The Screamer has just discovered that she can run, so she darts around the room, and for the most part, remains on all fours. The puppies had a wrestling match today with lots of growling. So cute. It’s hard to believe that they will turn four weeks on Monday, and I will have them for only four more weeks after that.
Future agility dog? Little Darlin enjoys weaving himself through the grille work.
Gone to sleep….zzzzz…..
Wednesday, September 16, 2009
Little Darlin and Turbo Puppy enjoy dinner from a bowl. The Screamer thought exploring the living room was far more exciting than eating out of a bowl like a big dog.
Today was the first day since the puppies’ birth that they have been left alone with Cody for an entire day. It was hard for me, as I constantly wondered what they were up to, whether they would be okay. I go through puppy withdrawal during the day when I’m away from them, but there’s always someone at home to give me updates. I managed to survive, somehow.
And the pups survived just fine, but were clearly happy to see us when we came home. During the evening I left the baby gate to the living room open for the puppies, but only one puppy took me up on the invitation to check out the room. After yesterday’s fiasco with the Pomeranians, I put them in another room so the pups could explore freely. Cody clearly didn’t like the puppies in the living room, though, and kept biting at the pup to get her back in the bedroom.
Weaning went okay today. I’m truly amazed that the puppies are not making a mess. They’ve been lapping like civilized dogs out of the bowls. I accidentally made their food too thick today, but they loved it. Little Darlin ate most of it, while Turbo Puppy cleaned him up. Cody came by ocassionally and took a few laps as though to encourage the pups, but The Screamer went off to explore the living room.
Puppies get their final dose of worm medicine tonight.
Turbo Puppy plays the role of mommy by cleaning up Little Darlin while he eats.
Monday, September 14, 2009
Weaning time! Mommy shows them how it’s done, while Turbo Puppy looks on (in disbelief, no doubt)
The Three Muskateers turn three weeks today. I walked into my bedroom this morning to find the whelping box empty. I looked under my bed and saw six little paws. The little poopsters climbed out of their box and went to sleep under my bed where it’s cool and dark. I put them back in, but the climbed out again. It wasn’t until the late afternoon when they settled on their moistened towel that they stayed in their box.
Today officially begins weaning, and it wasn’t as messy as I anticipated. The puppies got Gerber Rice Cereal mixed with a homemade puppy replacement formula. The Screamer took two laps then spent a few seconds afterwards licking her lips. Turbo Puppy mouthed the edge of the bowl, and accidentally tipped over the bowl, at which point she got one lap. Little Darlin remained oblivious to the whole proceedings. At dinner time they all came up to the bowl, and The Screamer sat in front of the bowl lapping up the cereal. Turbo Puppy joined her later. A family member put Little Darlin to the dish, and I think he got more cereal than he bargained for. He backed away from the dish and spent a few seconds licking his lips.
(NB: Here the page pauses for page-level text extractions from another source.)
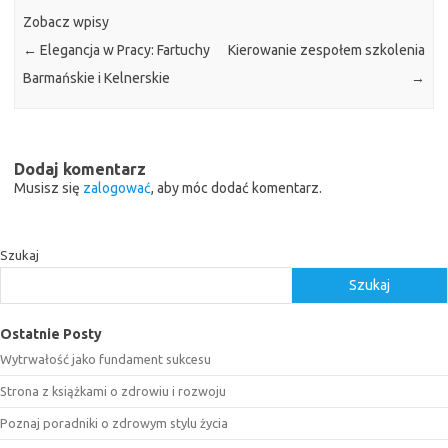
Zobacz wpisy
←
Elegancja w Pracy: Fartuchy
Kierowanie zespołem szkolenia
Barmańskie i Kelnerskie
→
Dodaj komentarz
Musisz się
zalogować
, aby móc dodać komentarz.
Szukaj
Szukaj
Ostatnie Posty
Wytrwałość jako fundament sukcesu
Strona z książkami o zdrowiu i rozwoju
Poznaj poradniki o zdrowym stylu życia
Cody finished off the rest, and when I filled the bowl with seconds, The Screamer came up to it once more and resumed lapping. Incredibly, there was no mess to clean up, just an empty bowl to wash.
The puppies got their first worming today, too. I have them 1 cc of 10% Panacur. They willingly took the medicine, the innocent babes.
I cuddle each puppy several times per day, and stress them mildly. Yesterday it was a gentle ear pinch; today it was squeezing their toes gently. I even clipped the front claws of each puppy, but I forgot to do the dewclaws!